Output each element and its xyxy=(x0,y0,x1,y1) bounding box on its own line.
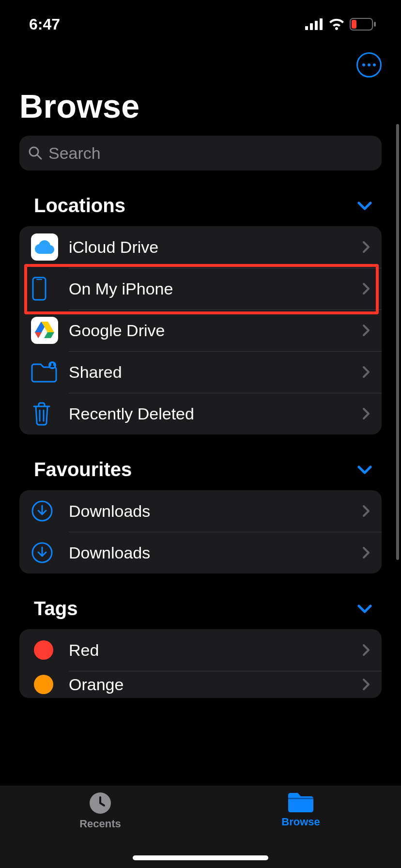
chevron-right-icon xyxy=(362,282,370,295)
tag-red[interactable]: Red xyxy=(19,629,382,671)
chevron-down-icon xyxy=(357,465,372,474)
location-shared[interactable]: Shared xyxy=(19,351,382,393)
row-label: iCloud Drive xyxy=(69,238,362,257)
location-google-drive[interactable]: Google Drive xyxy=(19,310,382,351)
tags-list: Red Orange xyxy=(19,629,382,698)
svg-rect-1 xyxy=(310,23,313,30)
favourite-downloads-1[interactable]: Downloads xyxy=(19,490,382,532)
svg-rect-9 xyxy=(33,278,46,300)
svg-line-8 xyxy=(37,155,41,159)
location-icloud-drive[interactable]: iCloud Drive xyxy=(19,226,382,268)
location-recently-deleted[interactable]: Recently Deleted xyxy=(19,393,382,434)
chevron-right-icon xyxy=(362,324,370,337)
chevron-right-icon xyxy=(362,546,370,559)
svg-point-16 xyxy=(51,363,53,365)
chevron-right-icon xyxy=(362,407,370,420)
wifi-icon xyxy=(328,18,345,30)
shared-folder-icon xyxy=(31,361,57,383)
tags-title: Tags xyxy=(34,598,77,620)
svg-rect-5 xyxy=(352,20,356,29)
chevron-right-icon xyxy=(362,241,370,253)
search-icon xyxy=(28,146,43,160)
favourites-list: Downloads Downloads xyxy=(19,490,382,574)
chevron-down-icon xyxy=(357,202,372,210)
google-drive-app-icon xyxy=(31,317,58,344)
favourites-title: Favourites xyxy=(34,459,132,480)
status-indicators xyxy=(305,18,377,31)
tag-orange[interactable]: Orange xyxy=(19,671,382,698)
chevron-right-icon xyxy=(362,366,370,378)
row-label: Shared xyxy=(69,363,362,382)
search-input[interactable] xyxy=(48,144,373,163)
location-on-my-iphone[interactable]: On My iPhone xyxy=(19,268,382,310)
chevron-right-icon xyxy=(362,678,370,691)
download-circle-icon xyxy=(31,500,53,522)
status-bar: 6:47 xyxy=(0,0,401,48)
svg-marker-12 xyxy=(44,332,54,338)
scroll-indicator xyxy=(396,124,399,560)
chevron-right-icon xyxy=(362,505,370,517)
chevron-right-icon xyxy=(362,644,370,656)
tab-label: Recents xyxy=(79,818,121,830)
chevron-down-icon xyxy=(357,604,372,613)
row-label: Google Drive xyxy=(69,321,362,340)
trash-icon xyxy=(31,402,52,426)
page-title: Browse xyxy=(0,87,401,136)
cellular-icon xyxy=(305,18,324,30)
svg-rect-22 xyxy=(288,798,313,799)
row-label: Downloads xyxy=(69,502,362,521)
row-label: Downloads xyxy=(69,543,362,562)
battery-low-icon xyxy=(350,18,377,31)
svg-rect-6 xyxy=(374,22,376,27)
iphone-icon xyxy=(31,277,47,301)
more-button[interactable] xyxy=(356,52,382,78)
status-time: 6:47 xyxy=(29,16,60,33)
locations-header[interactable]: Locations xyxy=(0,170,401,226)
row-label: Recently Deleted xyxy=(69,404,362,423)
locations-title: Locations xyxy=(34,195,125,217)
clock-icon xyxy=(89,791,112,815)
folder-icon xyxy=(287,791,314,813)
tag-dot-icon xyxy=(34,675,53,694)
svg-marker-14 xyxy=(35,332,42,338)
tags-header[interactable]: Tags xyxy=(0,574,401,629)
row-label: Orange xyxy=(69,675,362,694)
svg-rect-0 xyxy=(305,26,308,30)
row-label: Red xyxy=(69,641,362,660)
svg-rect-2 xyxy=(315,21,318,30)
search-field[interactable] xyxy=(19,136,382,170)
top-actions xyxy=(0,48,401,87)
locations-list: iCloud Drive On My iPhone Google Drive S… xyxy=(19,226,382,434)
favourites-header[interactable]: Favourites xyxy=(0,434,401,490)
tag-dot-icon xyxy=(34,640,53,660)
favourite-downloads-2[interactable]: Downloads xyxy=(19,532,382,574)
download-circle-icon xyxy=(31,542,53,564)
row-label: On My iPhone xyxy=(69,279,362,298)
svg-rect-3 xyxy=(320,18,323,30)
tab-bar: Recents Browse xyxy=(0,786,401,868)
icloud-app-icon xyxy=(31,233,58,261)
home-indicator[interactable] xyxy=(133,855,268,860)
tab-label: Browse xyxy=(281,816,320,828)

• [Problem details] Repeat the records above exactly, leaving out the pictures.

• [Response to this task]
Output each element and its xyxy=(x0,y0,x1,y1) bounding box on its own line.
chevron-right-icon xyxy=(362,282,370,295)
tag-red[interactable]: Red xyxy=(19,629,382,671)
chevron-down-icon xyxy=(357,465,372,474)
location-shared[interactable]: Shared xyxy=(19,351,382,393)
row-label: iCloud Drive xyxy=(69,238,362,257)
location-google-drive[interactable]: Google Drive xyxy=(19,310,382,351)
tags-list: Red Orange xyxy=(19,629,382,698)
svg-rect-1 xyxy=(310,23,313,30)
favourite-downloads-1[interactable]: Downloads xyxy=(19,490,382,532)
svg-rect-9 xyxy=(33,278,46,300)
svg-line-8 xyxy=(37,155,41,159)
location-icloud-drive[interactable]: iCloud Drive xyxy=(19,226,382,268)
location-recently-deleted[interactable]: Recently Deleted xyxy=(19,393,382,434)
chevron-right-icon xyxy=(362,324,370,337)
chevron-right-icon xyxy=(362,546,370,559)
svg-point-16 xyxy=(51,363,53,365)
chevron-right-icon xyxy=(362,407,370,420)
wifi-icon xyxy=(328,18,345,30)
shared-folder-icon xyxy=(31,361,57,383)
tags-title: Tags xyxy=(34,598,77,620)
svg-rect-5 xyxy=(352,20,356,29)
chevron-right-icon xyxy=(362,241,370,253)
search-icon xyxy=(28,146,43,160)
favourites-list: Downloads Downloads xyxy=(19,490,382,574)
chevron-down-icon xyxy=(357,202,372,210)
google-drive-app-icon xyxy=(31,317,58,344)
favourites-title: Favourites xyxy=(34,459,132,480)
status-indicators xyxy=(305,18,377,31)
tag-orange[interactable]: Orange xyxy=(19,671,382,698)
chevron-right-icon xyxy=(362,366,370,378)
row-label: Shared xyxy=(69,363,362,382)
search-input[interactable] xyxy=(48,144,373,163)
location-on-my-iphone[interactable]: On My iPhone xyxy=(19,268,382,310)
chevron-right-icon xyxy=(362,678,370,691)
download-circle-icon xyxy=(31,500,53,522)
status-bar: 6:47 xyxy=(0,0,401,48)
svg-marker-12 xyxy=(44,332,54,338)
scroll-indicator xyxy=(396,124,399,560)
chevron-right-icon xyxy=(362,505,370,517)
chevron-right-icon xyxy=(362,644,370,656)
tab-label: Recents xyxy=(79,818,121,830)
chevron-down-icon xyxy=(357,604,372,613)
row-label: Google Drive xyxy=(69,321,362,340)
trash-icon xyxy=(31,402,52,426)
page-title: Browse xyxy=(0,87,401,136)
cellular-icon xyxy=(305,18,324,30)
svg-rect-22 xyxy=(288,798,313,799)
row-label: Downloads xyxy=(69,502,362,521)
row-label: Downloads xyxy=(69,543,362,562)
battery-low-icon xyxy=(350,18,377,31)
svg-rect-6 xyxy=(374,22,376,27)
iphone-icon xyxy=(31,277,47,301)
more-button[interactable] xyxy=(356,52,382,78)
status-time: 6:47 xyxy=(29,16,60,33)
locations-header[interactable]: Locations xyxy=(0,170,401,226)
row-label: Recently Deleted xyxy=(69,404,362,423)
locations-title: Locations xyxy=(34,195,125,217)
clock-icon xyxy=(89,791,112,815)
folder-icon xyxy=(287,791,314,813)
tag-dot-icon xyxy=(34,675,53,694)
svg-marker-14 xyxy=(35,332,42,338)
tags-header[interactable]: Tags xyxy=(0,574,401,629)
row-label: Orange xyxy=(69,675,362,694)
svg-rect-0 xyxy=(305,26,308,30)
row-label: Red xyxy=(69,641,362,660)
svg-rect-2 xyxy=(315,21,318,30)
search-field[interactable] xyxy=(19,136,382,170)
top-actions xyxy=(0,48,401,87)
locations-list: iCloud Drive On My iPhone Google Drive S… xyxy=(19,226,382,434)
favourites-header[interactable]: Favourites xyxy=(0,434,401,490)
tag-dot-icon xyxy=(34,640,53,660)
favourite-downloads-2[interactable]: Downloads xyxy=(19,532,382,574)
download-circle-icon xyxy=(31,542,53,564)
row-label: On My iPhone xyxy=(69,279,362,298)
svg-rect-3 xyxy=(320,18,323,30)
tab-bar: Recents Browse xyxy=(0,786,401,868)
icloud-app-icon xyxy=(31,233,58,261)
home-indicator[interactable] xyxy=(133,855,268,860)
tab-label: Browse xyxy=(281,816,320,828)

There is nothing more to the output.